**The problem**
Scan the records for lines with the word "Skip", and copy every such line.

**Excerpts from a dataset**
================
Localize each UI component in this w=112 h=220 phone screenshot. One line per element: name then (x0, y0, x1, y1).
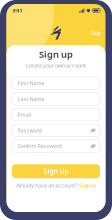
button[interactable]: Password (12, 124, 100, 137)
button[interactable]: Already have an account? (16, 180, 96, 190)
button[interactable]: Confirm Password (12, 140, 100, 152)
button[interactable]: Last Name (12, 93, 100, 105)
button[interactable]: First Name (12, 77, 100, 90)
staticText: Already have an account? (16, 182, 77, 189)
button[interactable]: Email (12, 108, 100, 121)
staticText: Sign In (79, 182, 96, 189)
staticText: Skip (90, 30, 100, 37)
staticText: Sign Up (44, 167, 68, 176)
staticText: Confirm Password (18, 142, 62, 150)
staticText: First Name (18, 80, 44, 87)
staticText: Last Name (18, 95, 44, 102)
staticText: Sign up (39, 48, 73, 60)
staticText: 9:41 (12, 7, 22, 14)
staticText: Password (18, 127, 42, 134)
button[interactable]: Sign Up (12, 164, 100, 178)
staticText: Create your own account (26, 62, 86, 69)
button[interactable]: Skip (86, 28, 106, 39)
staticText: Email (18, 111, 30, 118)
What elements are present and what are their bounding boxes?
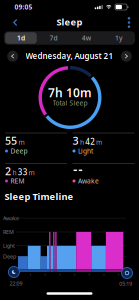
staticText: 09:05 — [14, 2, 32, 11]
button[interactable]: 1d — [5, 32, 37, 44]
staticText: Sleep — [56, 16, 82, 28]
staticText: 33 — [18, 167, 28, 177]
button[interactable] — [7, 50, 18, 62]
staticText: Awake — [3, 215, 19, 222]
staticText: 2 — [5, 164, 11, 178]
staticText: 3 — [72, 133, 78, 148]
staticText: Awake — [78, 177, 99, 186]
staticText: m — [29, 168, 35, 177]
staticText: 7d — [50, 34, 58, 42]
staticText: REM — [3, 228, 14, 236]
staticText: h — [80, 138, 84, 146]
staticText: 1d — [17, 34, 25, 42]
staticText: m — [96, 138, 102, 146]
button[interactable]: 7d — [38, 32, 69, 44]
staticText: 7h 10m — [48, 84, 92, 100]
staticText: Light — [78, 147, 93, 156]
staticText: 22:09 — [10, 280, 22, 287]
staticText: 1y — [115, 34, 123, 42]
staticText: 42 — [85, 136, 95, 147]
staticText: REM — [10, 177, 24, 186]
button[interactable] — [7, 14, 23, 30]
button[interactable]: 1y — [104, 32, 134, 44]
button[interactable] — [120, 50, 132, 62]
button[interactable] — [123, 14, 135, 30]
button[interactable]: 4w — [71, 32, 102, 44]
staticText: Light — [3, 242, 15, 249]
staticText: Sleep Timeline — [4, 190, 74, 202]
staticText: Total Sleep — [52, 99, 88, 108]
staticText: Wednesday, August 21 — [26, 51, 114, 61]
staticText: h — [12, 168, 16, 177]
staticText: 55 — [5, 133, 17, 148]
staticText: Deep — [10, 147, 28, 156]
staticText: m — [18, 138, 24, 146]
staticText: 4w — [82, 34, 91, 42]
staticText: 05:19 — [119, 280, 132, 287]
staticText: Deep — [3, 253, 16, 260]
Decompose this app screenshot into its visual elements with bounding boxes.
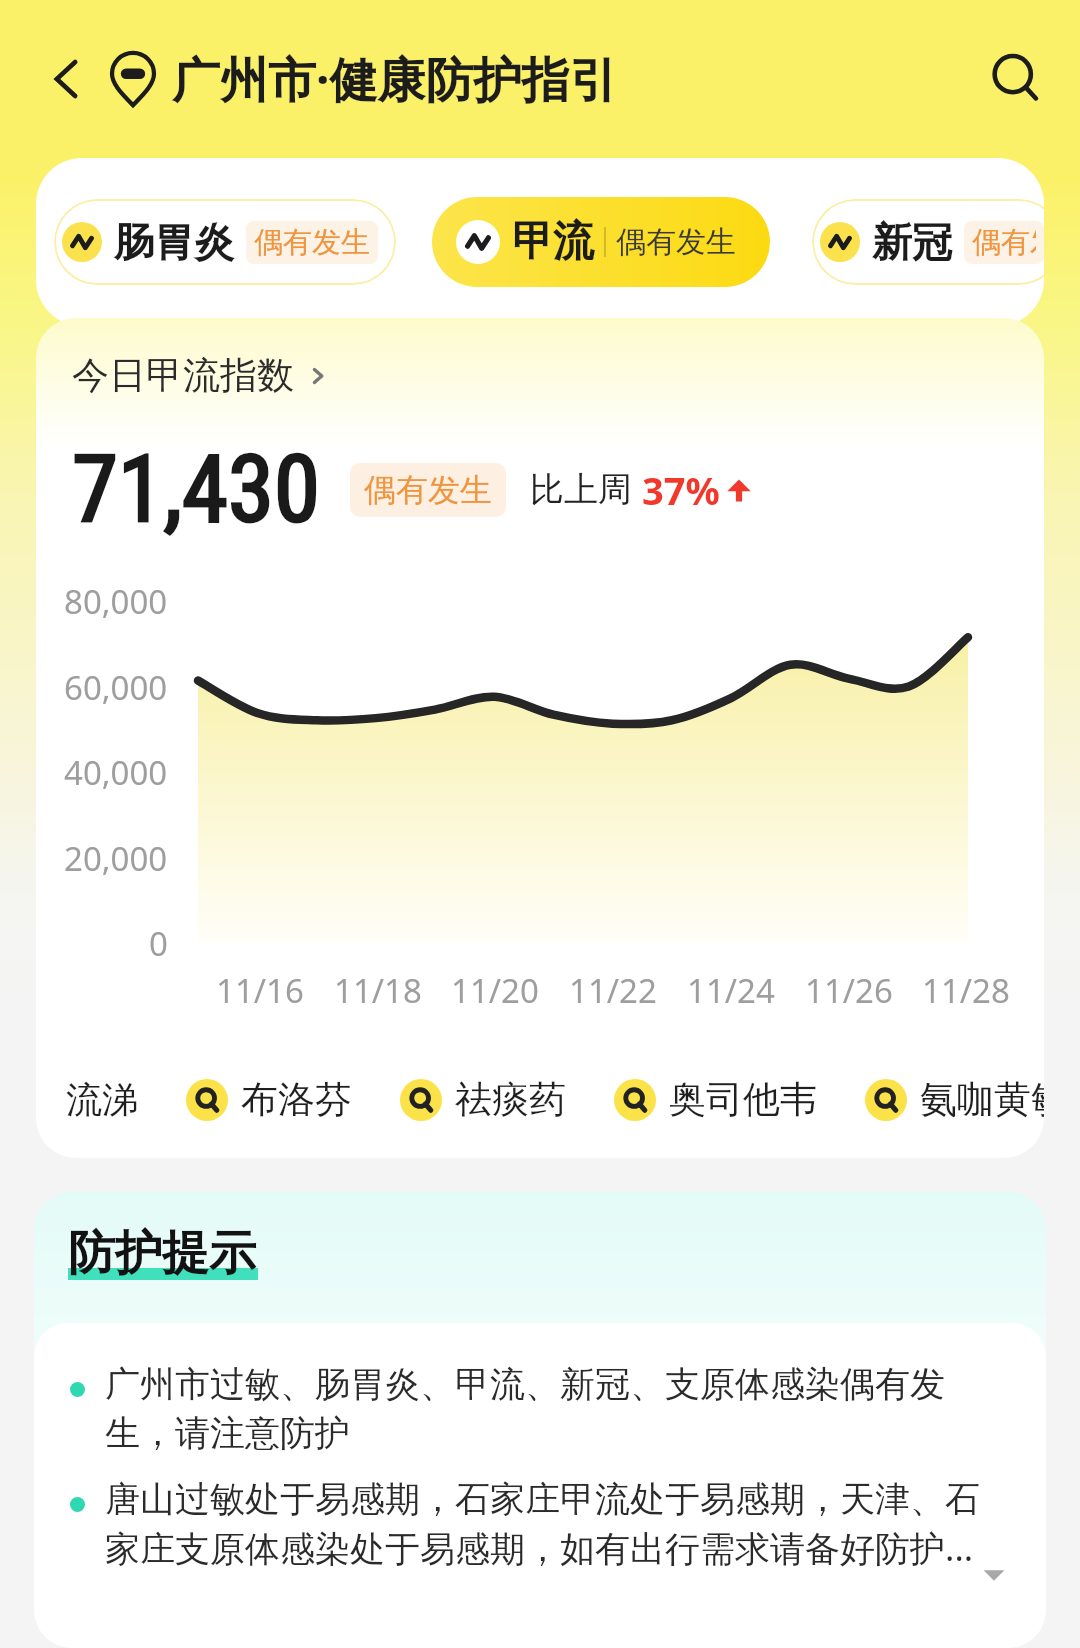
staticText: 防护提示 (68, 1224, 256, 1283)
staticText: 比上周 (530, 468, 632, 511)
button[interactable]: 新冠 (812, 199, 1044, 285)
button[interactable]: 甲流 (432, 197, 770, 287)
staticText: 11/16 (216, 968, 304, 1012)
staticText: 80,000 (64, 579, 168, 624)
staticText: 20,000 (64, 836, 168, 881)
staticText: 广州市过敏、肠胃炎、甲流、新冠、支原体感染偶有发生，请注意防护 (105, 1362, 1006, 1455)
staticText: 奥司他韦 (669, 1076, 817, 1123)
staticText: 11/28 (922, 968, 1010, 1012)
staticText: 祛痰药 (455, 1076, 566, 1123)
button[interactable]: Back (30, 43, 102, 115)
button[interactable]: 奥司他韦 (614, 1076, 817, 1123)
staticText: 偶有发生 (616, 223, 736, 261)
staticText: 甲流 (512, 216, 594, 268)
staticText: 新冠 (872, 217, 952, 267)
button[interactable]: 今日甲流指数 (72, 352, 330, 399)
staticText: 40,000 (64, 750, 168, 795)
staticText: 氨咖黄敏 (920, 1076, 1044, 1123)
staticText: 唐山过敏处于易感期，石家庄甲流处于易感期，天津、石家庄支原体感染处于易感期，如有… (105, 1477, 1006, 1572)
button[interactable]: 肠胃炎 (54, 199, 396, 285)
staticText: 今日甲流指数 (72, 352, 294, 399)
staticText: 偶有发生 (254, 224, 370, 261)
staticText: 流涕 (66, 1077, 138, 1122)
staticText: 肠胃炎 (114, 217, 234, 267)
staticText: 37% (642, 464, 720, 516)
button[interactable]: 氨咖黄敏 (865, 1076, 1044, 1123)
staticText: 60,000 (64, 665, 168, 710)
staticText: 11/22 (569, 968, 657, 1012)
staticText: 偶有发生 (364, 470, 492, 510)
staticText: 0 (149, 921, 168, 966)
staticText: 11/20 (451, 968, 539, 1012)
button[interactable]: 祛痰药 (400, 1076, 566, 1123)
staticText: 71,430 (72, 435, 320, 544)
staticText: 11/18 (334, 968, 422, 1012)
staticText: 广州市·健康防护指引 (172, 46, 618, 112)
button[interactable]: 布洛芬 (186, 1076, 352, 1123)
button[interactable]: Search (976, 39, 1056, 119)
staticText: 偶有发生 (972, 224, 1036, 261)
staticText: 11/26 (805, 968, 893, 1012)
staticText: 布洛芬 (241, 1076, 352, 1123)
staticText: 11/24 (687, 968, 775, 1012)
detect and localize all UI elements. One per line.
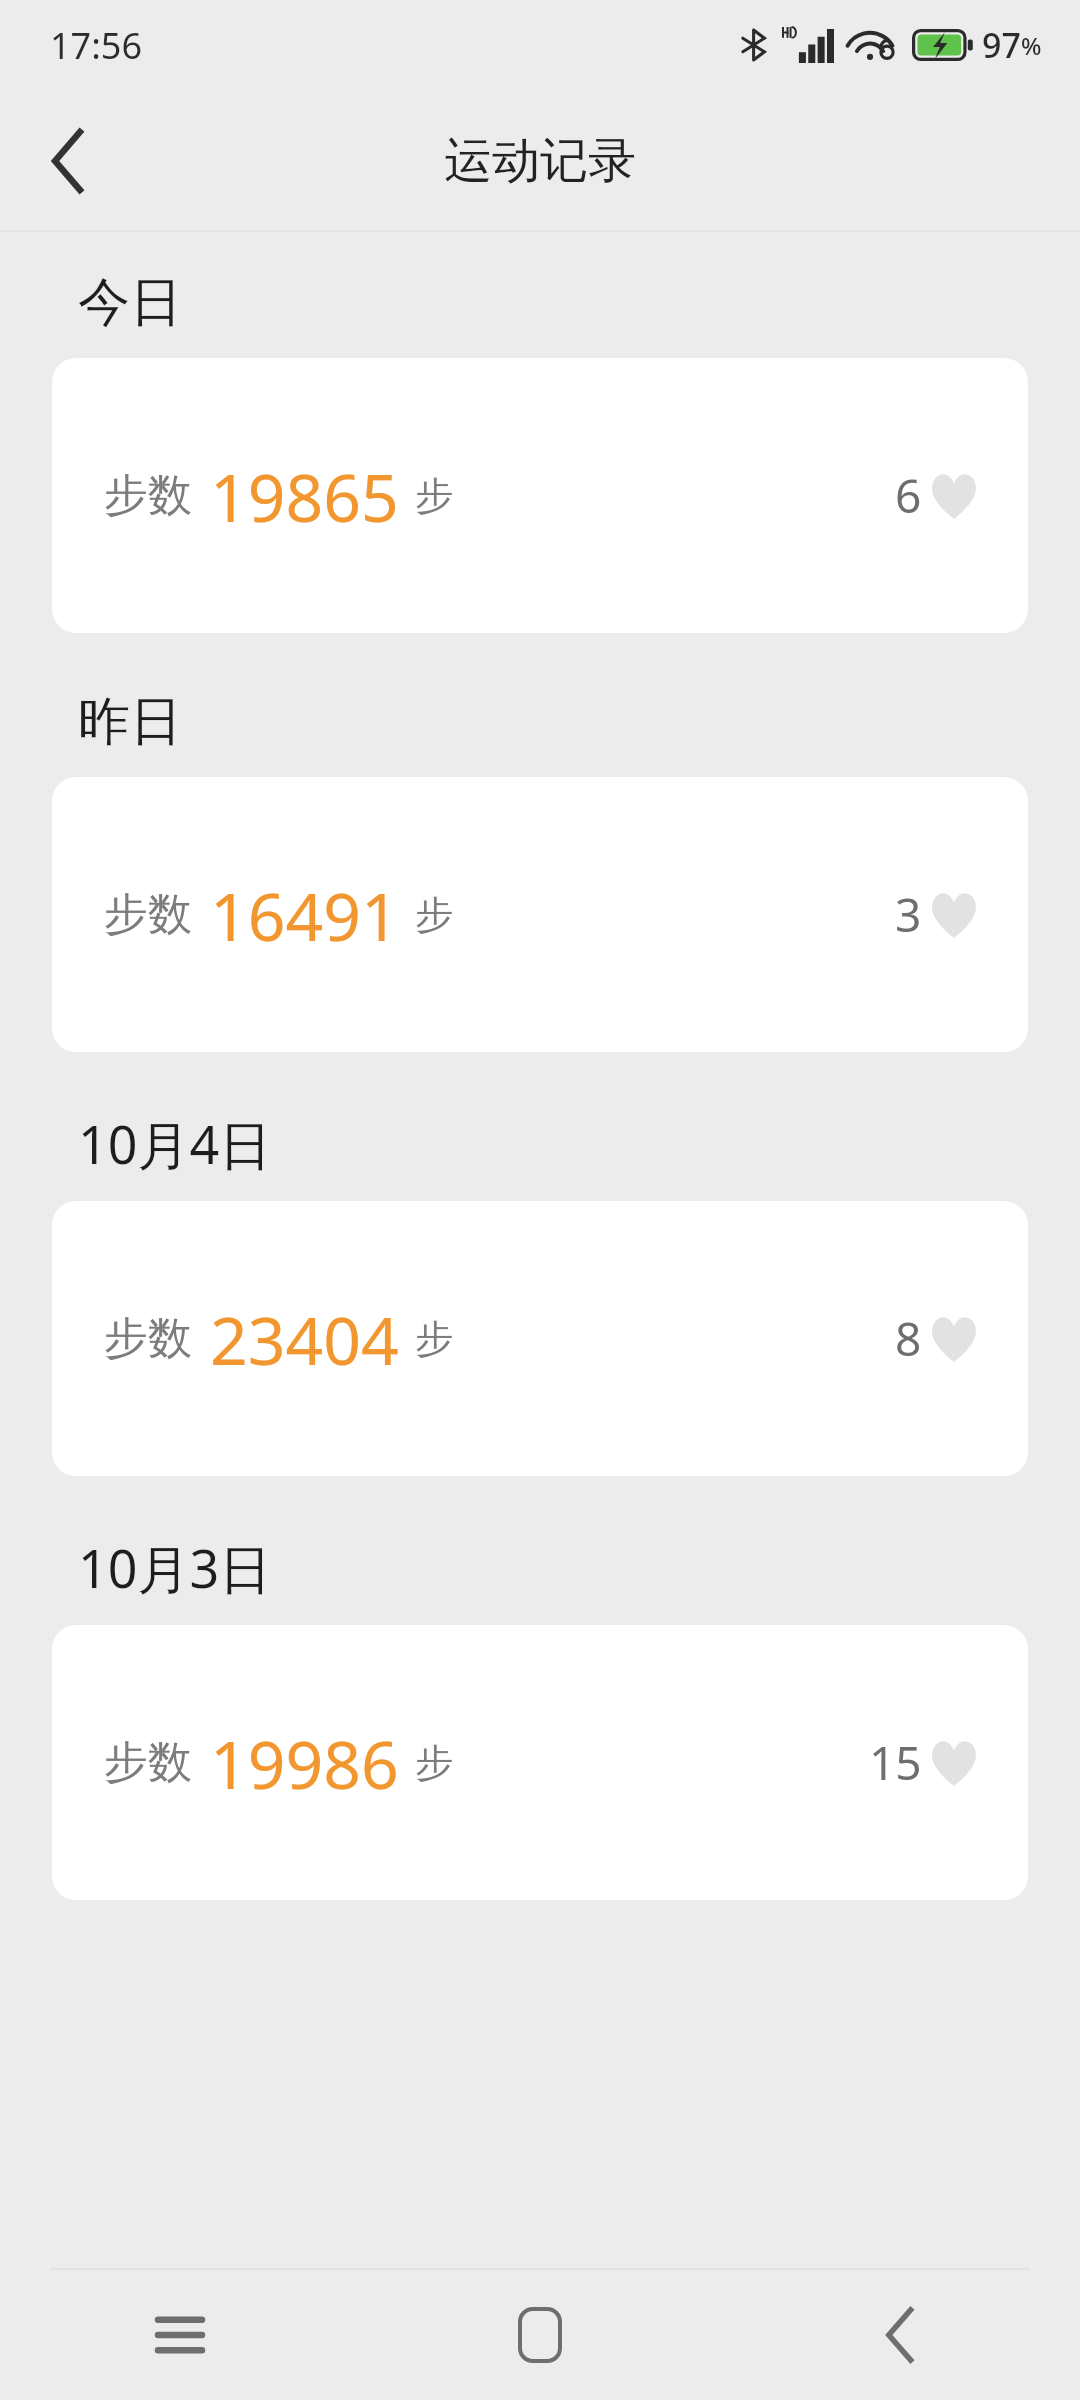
button[interactable]: 步数 bbox=[52, 1201, 1028, 1476]
staticText: 8 bbox=[895, 1307, 922, 1370]
staticText: 3 bbox=[895, 883, 922, 946]
staticText: 6 bbox=[895, 464, 922, 527]
staticText: 15 bbox=[869, 1731, 922, 1794]
button[interactable]: Home bbox=[360, 2270, 720, 2400]
staticText: 10月3日 bbox=[78, 1532, 272, 1603]
staticText: 23404 bbox=[210, 1294, 399, 1384]
staticText: 昨日 bbox=[78, 689, 182, 755]
staticText: 19986 bbox=[210, 1718, 399, 1808]
staticText: 今日 bbox=[78, 270, 182, 336]
staticText: 17:56 bbox=[50, 21, 143, 70]
button[interactable]: Back bbox=[18, 111, 118, 211]
staticText: 步数 bbox=[104, 887, 192, 942]
staticText: 运动记录 bbox=[444, 131, 636, 191]
button[interactable]: 步数 bbox=[52, 777, 1028, 1052]
button[interactable]: 步数 bbox=[52, 1625, 1028, 1900]
staticText: 步 bbox=[415, 1739, 453, 1787]
staticText: 步 bbox=[415, 472, 453, 520]
staticText: 97 bbox=[982, 22, 1021, 68]
staticText: 步数 bbox=[104, 468, 192, 523]
staticText: 步 bbox=[415, 1315, 453, 1363]
staticText: 步 bbox=[415, 891, 453, 939]
button[interactable]: 步数 bbox=[52, 358, 1028, 633]
button[interactable]: Back bbox=[720, 2270, 1080, 2400]
button[interactable]: Recent apps bbox=[0, 2270, 360, 2400]
staticText: 10月4日 bbox=[78, 1108, 272, 1179]
staticText: 16491 bbox=[210, 870, 399, 960]
staticText: 19865 bbox=[210, 451, 399, 541]
staticText: 步数 bbox=[104, 1735, 192, 1790]
staticText: % bbox=[1021, 29, 1042, 62]
staticText: 步数 bbox=[104, 1311, 192, 1366]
================
**Written solution**
staticText: Skip (90, 30, 100, 37)
button[interactable]: Skip (86, 28, 106, 39)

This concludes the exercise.